Politische Entwicklungen
Für die Zeit vor dem Gericht Gottes wurden auch gewisse politische Entwicklungen vorausgesagt. Die vollständige Erfüllung der Prophezeiung Daniels über die „zwei Könige“ (Kapitel 11) steht jetzt offensichtlich kurz bevor.a Wenn die Erfüllung ihren Höhepunkt erreicht hat, wird Gottes Gericht vollzogen werden. (Vergleiche Daniel 2:44.)
Obwohl die Supermächte und ihre Blöcke — „der König des Südens“ und „der König des Nordens“ — miteinander verfeindet sind, sind sie in der politischen Weltorganisation vertreten, über die die Menschen heute „bewundernd staunen“. Die Bibel liefert eine passende Beschreibung des nach dem Ersten Weltkrieg ins Leben gerufenen Völkerbundes und seiner Nachfolgeorganisation, der nach dem Zweiten Weltkrieg gegründeten Organisation der Vereinten Nationen (Daniel 11:40; Offenbarung 17:8).

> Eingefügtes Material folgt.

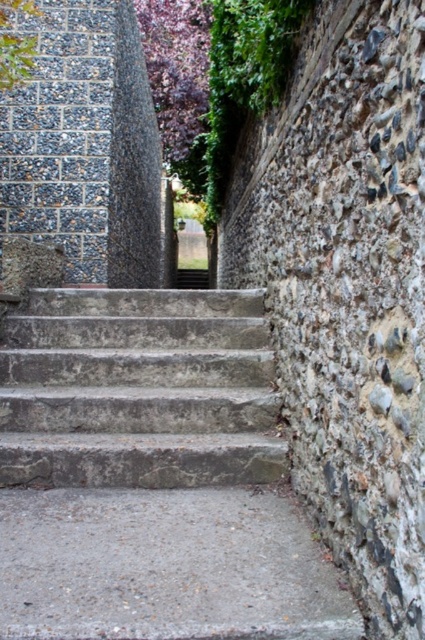 Consider the image. Who is more distant from viewer, (141, 346) or (107, 376)?

The point (141, 346) is behind.

Image resolution: width=425 pixels, height=640 pixels. What do you see at coordinates (152, 476) in the screenshot?
I see `gray concrete stairs at center` at bounding box center [152, 476].

I want to click on gray concrete stairs at center, so click(x=152, y=476). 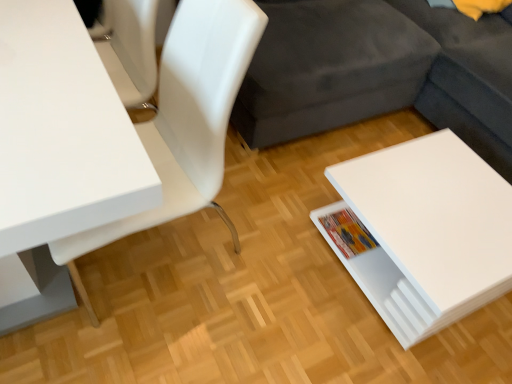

Die „zwei Könige“, die zwar ideologisch und politisch völlig verschiedene Wege gehen, gleichzeitig aber doch „vereint“ sind, haben sehr viel über die Bewahrung von „Frieden und Sicherheit“ in der Welt zu sagen. Auch das ist sehr bezeichnend, denn in der biblischen Prophezeiung heißt es: „Wann immer sie sagen: ,Friede und Sicherheit!‘, dann wird plötzliche Vernichtung sie überfallen.“ Wir wissen gegenwärtig natürlich noch nicht, inwieweit diese „zwei Könige“ — entweder jeder für sich oder in Verbindung mit den Vereinten Nationen — die politischen, wirtschaftlichen, umweltbedingten und sozialen Probleme der Welt lösen werden, so daß sie sich zu diesem Ausruf berechtigt fühlen (1. Thessalonicher 5:2, 3).
Dagegen wissen wir genau, daß die Vereinten Nationen irgendwann im Verlauf ihres Bestehens samt allen ihren Mitgliednationen — einschließlich dieser höchst prominenten „zwei Könige“ — von Gott gerichtet werden und ‘hingehen werden in die Vernichtung’. Wir wissen auch, daß die Generation von 1914 nicht mehr lange leben wird. Daher verbleibt nur noch sehr wenig Zeit bis zur endgültigen Erfüllung dieser Prophezeiung. Wir wissen aber auch, daß uns Jesus das Versprechen gegeben hat, daß „diese Generation auf keinen Fall vergehen wird, bis alle diese Dinge geschehen“ (Offenbarung 17:11; Markus 13:30).
Jehova wird nicht zögern — Wirst du zögern?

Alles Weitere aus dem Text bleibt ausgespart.